The average age of the world's population is increasing at an unprecedented rate. Demographic projections suggest that the number of people aged over 65 years will nearly triple by 2050, accounting for 14% of the world and 20% of the US population (Lutz et al., 2008). Aging is the major risk factor for Alzheimer's disease (AD) and is associated with a more or less pronounced decline of many cognitive, motor, and other brain functions (e.g., Deary et al., 2009). This has been behaviorally well-established for decades (e.g., Feier and Gerstman, 1980), but it is unclear that functional decline is an obligatory consequence of aging and the underlying neurophysiologic correlates remain elusive. Neuroimaging studies have revealed various correlates of age-related changes in brain activation (e.g., Cabeza et al., 2002) and large-scale brain functional networks (e.g., Andrews-Hanna et al., 2007; Damoiseaux et al., 2008; Sambataro et al., 2010; Grady et al., 2010; Wang et al., 2010). However, what may trigger such changes remains to be understood. Despite important advances in medicine and very large financial expenditures, morbidity, and disability across aging remain high. Therefore, a greater understanding of the neurobiology underlying age-related decline of function is urgently needed, as it may lead to novel interventions to prevent cognitive decline and minimize the consequences of AD. Unless we work to reduce age-related functional decline and the impact of AD, we will succumb to the staggering personal, social, and economic burden of aging and dementia.

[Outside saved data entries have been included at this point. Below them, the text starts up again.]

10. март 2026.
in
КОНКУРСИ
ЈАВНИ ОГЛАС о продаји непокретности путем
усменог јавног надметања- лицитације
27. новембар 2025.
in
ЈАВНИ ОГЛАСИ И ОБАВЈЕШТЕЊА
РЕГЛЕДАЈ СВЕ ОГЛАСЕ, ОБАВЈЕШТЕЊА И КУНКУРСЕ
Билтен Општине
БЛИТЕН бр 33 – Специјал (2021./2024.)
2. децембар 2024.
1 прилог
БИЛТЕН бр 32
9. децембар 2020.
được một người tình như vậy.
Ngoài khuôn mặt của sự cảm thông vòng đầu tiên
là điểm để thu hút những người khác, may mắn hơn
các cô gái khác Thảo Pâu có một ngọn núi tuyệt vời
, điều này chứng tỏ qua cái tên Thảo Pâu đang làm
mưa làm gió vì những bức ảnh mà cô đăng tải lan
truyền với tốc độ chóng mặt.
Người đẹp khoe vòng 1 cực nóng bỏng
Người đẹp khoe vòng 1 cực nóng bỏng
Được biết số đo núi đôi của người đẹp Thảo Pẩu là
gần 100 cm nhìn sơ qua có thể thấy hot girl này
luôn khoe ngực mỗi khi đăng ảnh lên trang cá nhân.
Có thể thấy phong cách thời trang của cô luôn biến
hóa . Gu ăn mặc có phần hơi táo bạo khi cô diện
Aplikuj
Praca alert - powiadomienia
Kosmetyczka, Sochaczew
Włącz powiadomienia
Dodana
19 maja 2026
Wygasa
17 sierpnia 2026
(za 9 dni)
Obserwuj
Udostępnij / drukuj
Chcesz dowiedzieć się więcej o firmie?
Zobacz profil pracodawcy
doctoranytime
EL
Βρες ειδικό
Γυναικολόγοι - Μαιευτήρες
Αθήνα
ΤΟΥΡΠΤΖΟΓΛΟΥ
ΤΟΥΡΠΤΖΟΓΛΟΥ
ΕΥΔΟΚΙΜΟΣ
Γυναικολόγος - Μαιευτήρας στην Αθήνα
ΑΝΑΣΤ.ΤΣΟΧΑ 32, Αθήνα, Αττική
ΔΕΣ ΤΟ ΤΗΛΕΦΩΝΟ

Animal studies building on pioneering work from Barnes (1979) in the late 1970s have demonstrated an age-associated decline in synaptic plasticity in specific brain regions that correlates with neurocognitive impairments. In aged rodents, thresholds for induction of hippocampal long-term potentiation (LTP) and long-term depression (LTD) appear to increase and decrease, respectively (Rosenzweig and Barnes, 2003). Once induced, LTP decays faster in older rats, and this appears to be associated with a greater degree of forgetfulness (Barnes and McNaughton, 1980; Kelly et al., 2006). Moreover, deficits in the balance between LTP and LTD result in impaired learning and memory (Larson et al., 1986; Roman et al., 1987; Bliss et al., 2003). If translated into humans, similar assessments of plasticity mechanisms may shed light into the neurobiological mechanisms underlying normative aging and, ultimately, neurodegenerative processes.

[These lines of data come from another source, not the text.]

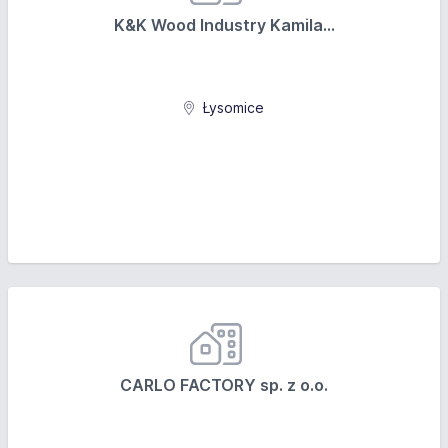
K&K Wood Industry Kamila...
Łysomice
CARLO FACTORY sp. z o.o.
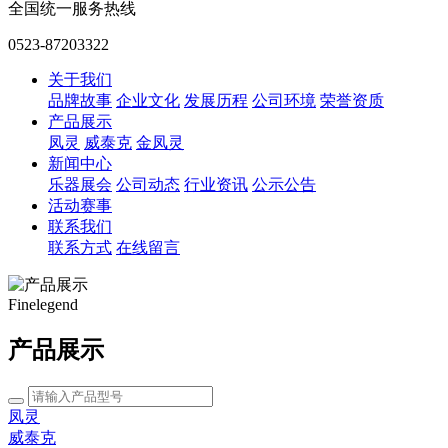
全国统一服务热线
0523-87203322
关于我们
品牌故事
企业文化
发展历程
公司环境
荣誉资质
产品展示
凤灵
威泰克
金凤灵
新闻中心
乐器展会
公司动态
行业资讯
公示公告
活动赛事
联系我们
联系方式
在线留言
Finelegend
产品展示
凤灵
威泰克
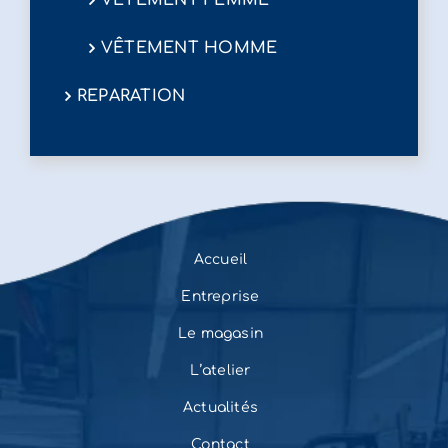
VÊTEMENT FEMME
VÊTEMENT HOMME
REPARATION
Accueil
Entreprise
Le magasin
L’atelier
Actualités
Contact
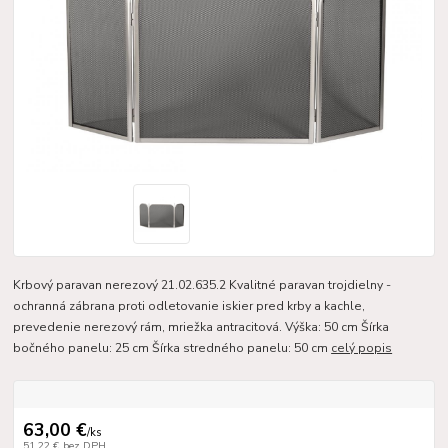
Krbový paravan nerezový 21.02.635.2 Kvalitné paravan trojdielny -
ochranná zábrana proti odletovanie iskier pred krby a kachle,
prevedenie nerezový rám, mriežka antracitová. Výška: 50 cm Šírka
bočného panelu: 25 cm Šírka stredného panelu: 50 cm
celý popis
63,00 €
/
ks
51,22 €
bez DPH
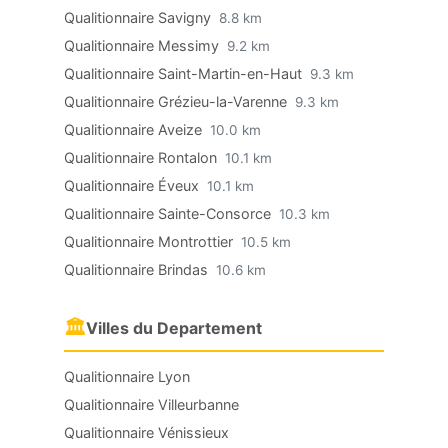
Qualitionnaire Savigny
8.8 km
Qualitionnaire Messimy
9.2 km
Qualitionnaire Saint-Martin-en-Haut
9.3 km
Qualitionnaire Grézieu-la-Varenne
9.3 km
Qualitionnaire Aveize
10.0 km
Qualitionnaire Rontalon
10.1 km
Qualitionnaire Éveux
10.1 km
Qualitionnaire Sainte-Consorce
10.3 km
Qualitionnaire Montrottier
10.5 km
Qualitionnaire Brindas
10.6 km
🏛
Villes du Departement
Qualitionnaire Lyon
Qualitionnaire Villeurbanne
Qualitionnaire Vénissieux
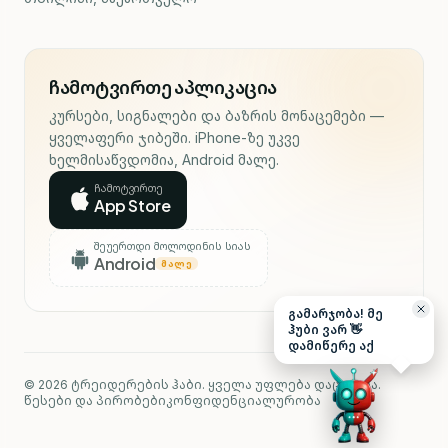
ჩამოტვირთე აპლიკაცია
კურსები, სიგნალები და ბაზრის მონაცემები —
ყველაფერი ჯიბეში. iPhone-ზე უკვე
ხელმისაწვდომია, Android მალე.
ჩამოტვირთე
App Store
შეუერთდი მოლოდინის სიას
Android
ᲛᲐᲚᲔ
გამარჯობა! მე
ჰუბი ვარ 👋
დამიწერე აქ
© 2026 ტრეიდერების ჰაბი. ყველა უფლება დაცულია.
წესები და პირობები
კონფიდენციალურობა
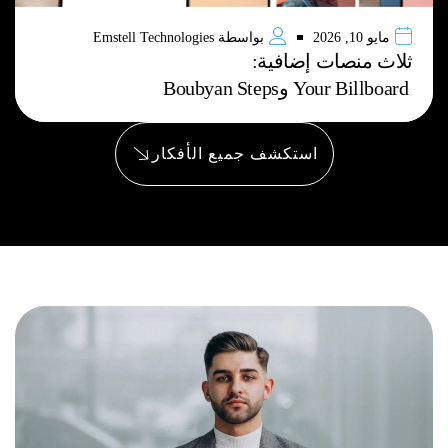
مايو 10, 2026
بواسطة
Emstell Technologies
ثلاث منصات إضافية:
Your Billboard وBoubyan Steps
استكشف جميع الأفكار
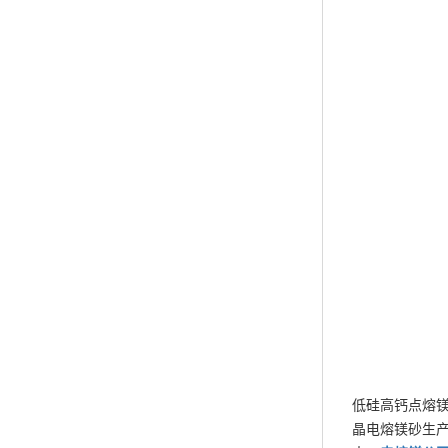
低硅高钙点熔
晶电熔镁砂生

A recently developed protocol for transcranial magnetic stimulation (TMS) can provide information about the integrity of human plasticity in specific, well-defined cortical regions (Huang et al., 2005; Oberman et al., 2010). Specifically, continuous theta-burst stimulation (cTBS) can produce sustained effects (~60min) on the reactivity of the underlying neural tissue, as measured by the response to single-pulse TMS before versus after TBS. Animal and human studies reveal that such modulatory effects of TBS on cortical reactivity reflect LTP- and LTD-like mechanisms (Cárdenas-Morales et al., 2010). We use the term plasticity to refer to such LTP- and LTD-like processes in humans as captured by the TBS paradigm (Oberman et al., 2010). We hypothesize that such defined plasticity mechanisms may become increasingly less efficient with advancing age. To test our hypothesis, we conducted a series of studies in healthy adult volunteers across the age-range to assess cortical plasticity in the motor cortex using TMS measures before and serially following neuromodulation by cTBS.

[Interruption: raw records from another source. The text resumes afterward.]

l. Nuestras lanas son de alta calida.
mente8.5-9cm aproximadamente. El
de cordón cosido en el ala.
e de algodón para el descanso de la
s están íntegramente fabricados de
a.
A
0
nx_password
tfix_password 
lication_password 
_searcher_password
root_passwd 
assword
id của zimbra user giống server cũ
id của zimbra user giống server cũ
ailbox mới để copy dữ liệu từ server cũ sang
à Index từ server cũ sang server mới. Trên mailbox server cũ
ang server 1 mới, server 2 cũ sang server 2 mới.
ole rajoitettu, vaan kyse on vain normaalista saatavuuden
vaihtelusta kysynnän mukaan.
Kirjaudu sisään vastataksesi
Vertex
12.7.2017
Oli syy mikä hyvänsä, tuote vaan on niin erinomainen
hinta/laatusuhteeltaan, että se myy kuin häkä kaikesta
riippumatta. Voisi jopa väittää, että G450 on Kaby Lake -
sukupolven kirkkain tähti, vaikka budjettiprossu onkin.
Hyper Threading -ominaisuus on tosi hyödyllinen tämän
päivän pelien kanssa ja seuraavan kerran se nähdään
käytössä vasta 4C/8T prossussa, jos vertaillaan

Thirty-six healthy volunteers were studied in Boston (MA, USA) and Barcelona (Spain) following a similar experimental protocol. All subjects were right-handed (according to the Oldfield Questionnaire; Oldfield, 1971) and ranged in age from 19 to 81 years. All had a normal mental status as assessed by the Mini-Mental State Examination (Folstein et al., 1975; ≥29) and a normal neurological exam. None had a history of alcohol or substance abuse, unstable medical conditions, previous history of psychiatric illness, learning disability, or neurological disorders (epilepsy, traumatic brain injury, brain tumor, stroke, or neurodegenerative disorders). All gave their written informed consent to the study, which had been approved by the local Institutional Review Boards.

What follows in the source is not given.